Pinter and I shake hands. His tiny thumb beats with a disconcertingly sharp pulse. I thank him for the meal, his understanding.

“Good topic,” he says. “We always enjoy ‘pursuit.’ ”

eight

i was a country boy once. I wore a cap. It promoted Polk Center Gouda, “World’s Finest Snack.” The girls in town were virgins but didn’t know it because they thought having their breasts touched was real sex. The girls were all blonds, except for the exchange students, who came from places like Italy and Egypt and stunned us with their fine manners and silky English. The boys were all blonds, too. Touring polka bands pulled in each summer and people paid two dollars to dance all night and drink keg beer that was mostly tasteless foam. The money went to the volunteer fire department. When we heard about murders in cities, we felt lucky. When we heard about Washington scandals, we felt justified. America was that country all around us, and we knew that we’d go there someday, but we could wait. We were proud of Polk Center. Its farmers fed the world. Our stop signs may have been riddled with bullet holes but our thoughtful drivers still respected them.

It wasn’t until the first time I flew, in a medevac helicopter to Minneapolis, that I realized how confined I’d been. I was sixteen. I’d had an accident. Every December, when the lakes froze over, kids piled into cars and hit the ice to race and spin three-sixties. I was driving. I had two passengers, other boys from town, whose fathers delivered propane for my father. I cranked on the wheel and we slammed against the doors. I cranked the wheel back and we hit the other doors. We laughed. We drank vodka. Our parents knew where we were. They’d pulled the same stunts when they were young. Tradition.

Then the hood of the car sloped up and we were sinking. Just like that—slipping backwards through the ice, the coins sliding out of our pockets across the seats. I watched the hood rise up and block the moon and I reached for the door and heaved but couldn’t budge it. The water against the windows was black and solid and some of it trickled through a heating vent and splashed me on the chin.

I woke up in the sky, on a stretcher, wearing a mask. The oxygen tasted bitter and dried my throat, and through a window I spotted the North Star. The uniformed man bending over me explained that both of my passengers had escaped the car but that I’d been in the lake for fifteen minutes, which normally would have been long enough to kill me. What had saved me, he said, was the freezing water, which sent my body into hibernation. He asked me if I felt lucky. I thought: Not yet.

They let me sit up as we hovered over the hospital. I could see all the Minneapolis skyscrapers, some of their floors lit up and others dark, as well as the antennas on their roofs that transmitted our radio stations and TV ball games. I could see the western horizon, where I’d come from, and a dogleg of snowy river crossed by bridges sparkling with late-night traffic. The landscape looked whole in a way it never had before; I could see how it fit together. My parents had lied. They’d taught me we lived in the best place in the world, but I could see now that the world was really one place and that comparing its parts did not make sense or gain our town any advantage over others.

Moments later, we landed. My stretcher jolted.

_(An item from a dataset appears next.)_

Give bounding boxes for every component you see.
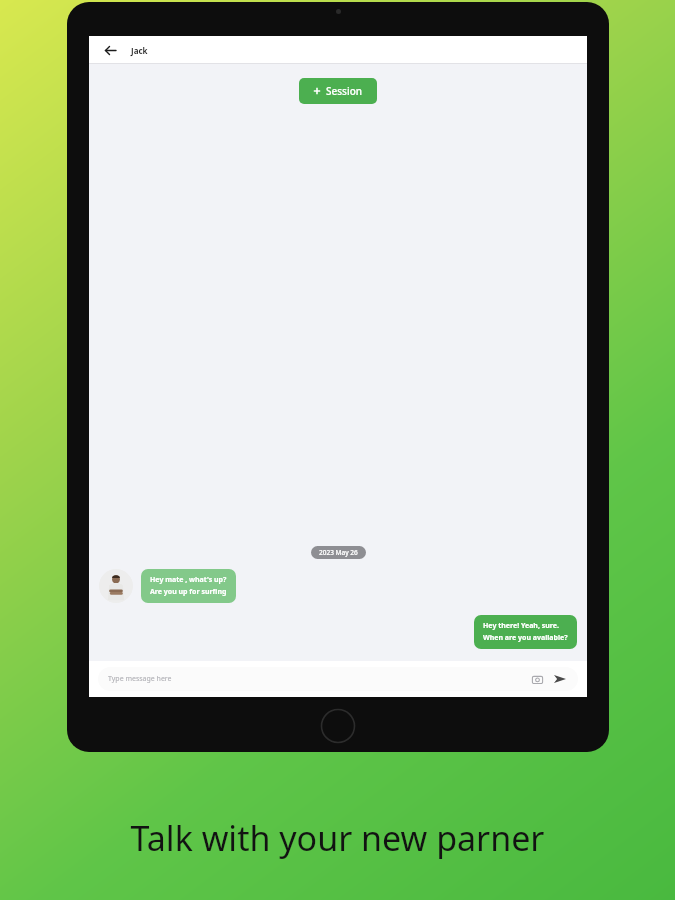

As we waited for the helicopter’s blades to slow, the medic said I would be home in a few days, not understanding that this was not the comfort it would have been had I never left the ground. He wheeled me out onto the roof under the moon, which had risen some since I’d seen it from the car. I lifted the oxygen mask so I could speak and asked how long we’d been flying. Just thirty minutes. To reach a city I’d thought of as remote, halfway across the state, a foreign capital.

I told the man I was feeling lucky now.